Ne İzlemeli: Andre Braugher’la “Belirli Bir Yaştaki Erkekler”

anKeRcKO

Yeni Üye
Aktör Andre Braugher’in Pazartesi günü ölümü, televizyon için bir dönemin sonunu işaret ediyor; canlı, ilgi çekici performanslarının birinci sınıf televizyonun ne olabileceğini keşfetmeye yardımcı olduğu bir dönem. Onun her programdaki, her sahnedeki varlığı, kulaklarınızı keskin tutmanız gerektiğinin bir işaretiydi ve onun televizyon kariyerinin eğrisi, modern televizyonun eğrisidir.

Televizyon dizileri var olan en iyi şeyken, Braugher en iyilerin en iyisiydi. Temel kablolu televizyon yaratıcı, farklı programların evi haline gelirken, “Hırsız”da anti-kahraman modunda ve daha sonra “Belirli Bir Yaşın Adamları”nda daha sağlam, daha gevşek modda Braugher vardı. Tuhaf tek kameralı ağ komedisi, canlı yayın draması; Braugher nereye giderse bizim dikkatimiz de oraya gider.

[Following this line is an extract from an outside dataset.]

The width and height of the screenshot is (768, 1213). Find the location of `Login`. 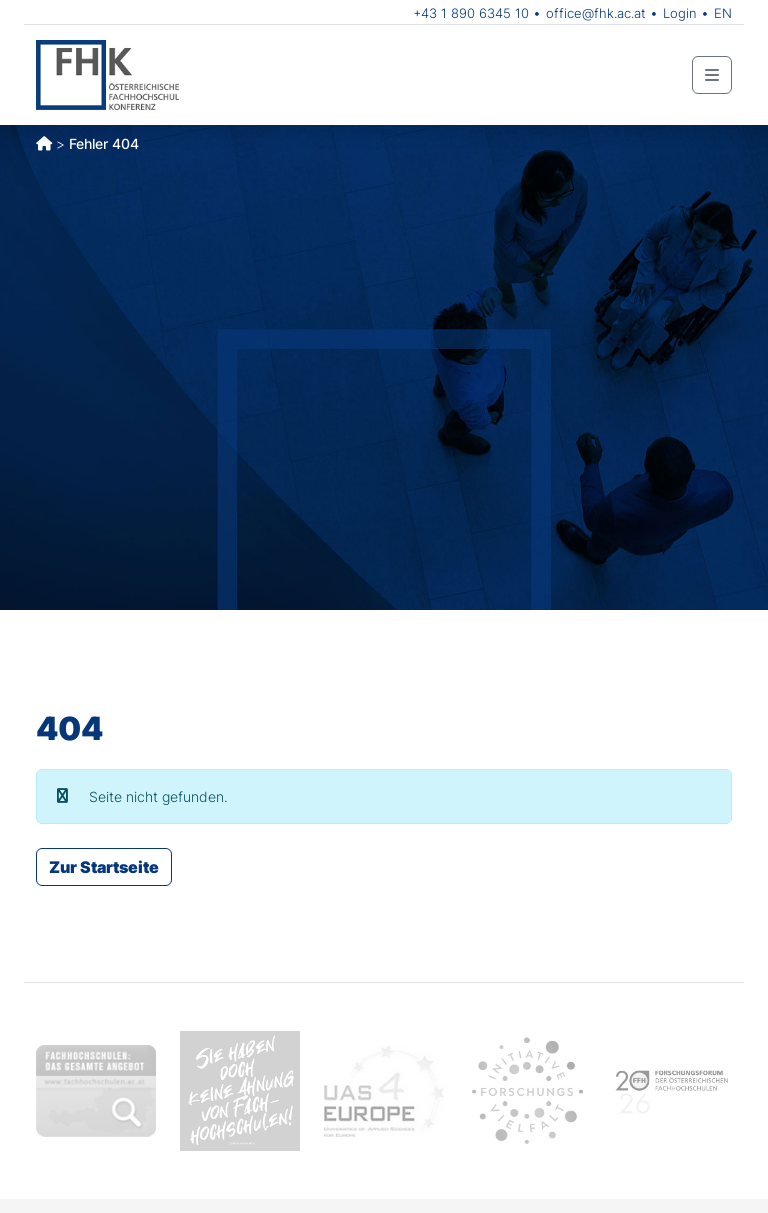 Login is located at coordinates (680, 13).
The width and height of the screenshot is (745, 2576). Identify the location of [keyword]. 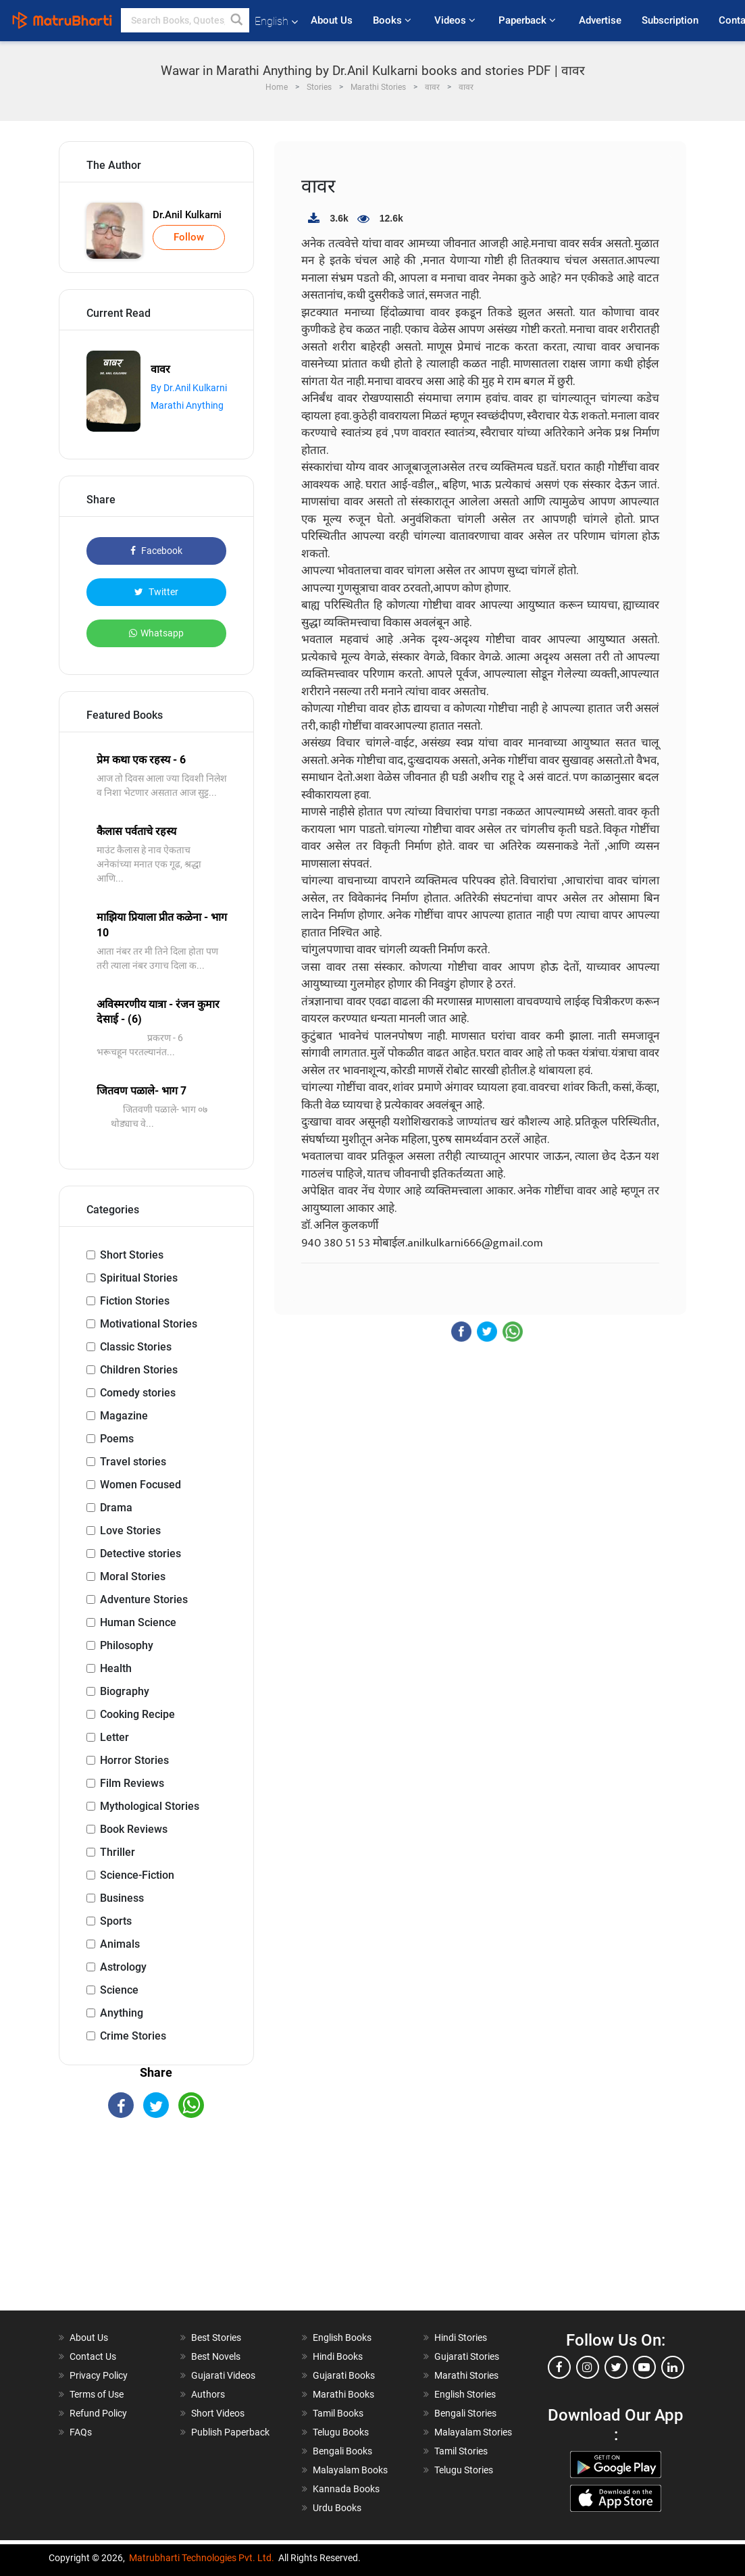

“Cinayet: Sokakta Yaşam” televizyon tarihinin en büyük televizyon dizilerinden biridir ve Braugher’ın tutkulu, talepkar bir Baltimore dedektifi olan Frank Pembleton’u heyecan verici, Emmy ödüllü canlandırması olmasaydı bu mümkün olmazdı. Harika oyunculuk ve zengin hikaye anlatımıyla dolu bir dizide Braugher hâlâ öne çıkıyor. Bu dizinin neden yayınlanmadığını asla anlayamayacağım; Sanki davul icat edilmeden önce bu davulu çalıyormuşum gibi hissediyorum.

Braugher’ın ikinci Emmy ödülünü kazandığı 2006 tarihli karanlık ve yoğun mini dizi “Hırsız” da yayında yok. Katrina New Orleans sonrası dönemde, bir suç çetesinin lideri rolünü oynadı ve dizi, Braugher’ın ergenlik çağındaki üvey kızıyla uğraşan kederli bir dul rolünde olduğu, yarı cesur bir soygun, yarı yürek parçalayıcı bir aile dramasıydı (Mae Whitman, aynı zamanda ) harika) çelişkili. Televizyonda daha iyi ağlamayı asla göremezsiniz.


Cinayet Masası muhtemelen Braugher Galaksisindeki en parlak yıldız olsa da, Belirli Bir Yaştaki Adamlar belki de en sıcak olanıdır. Şans eseri bu yayınlanıyor; Her iki sezon da Max’te yayınlanıyor. Braugher’da Ray Romano ve Scott Bakula, aynı anda hem sıkışmış hem de çaresiz hissetmekle mücadele eden uzun süredir arkadaş olan Ray Romano ve Scott Bakula’yı canlandırıyor. Bakula bekar, özgür ruhluydu; Romano endişeli ve yakında boşanacak olan babaydı; ve Braugher, babasının araba bayisinde çalışan, ayakları yere basan bir aile babası olan Owen’dı ve bu, onu tam olarak üstesinden gelemediği bir kızgınlıkla dolduruyor.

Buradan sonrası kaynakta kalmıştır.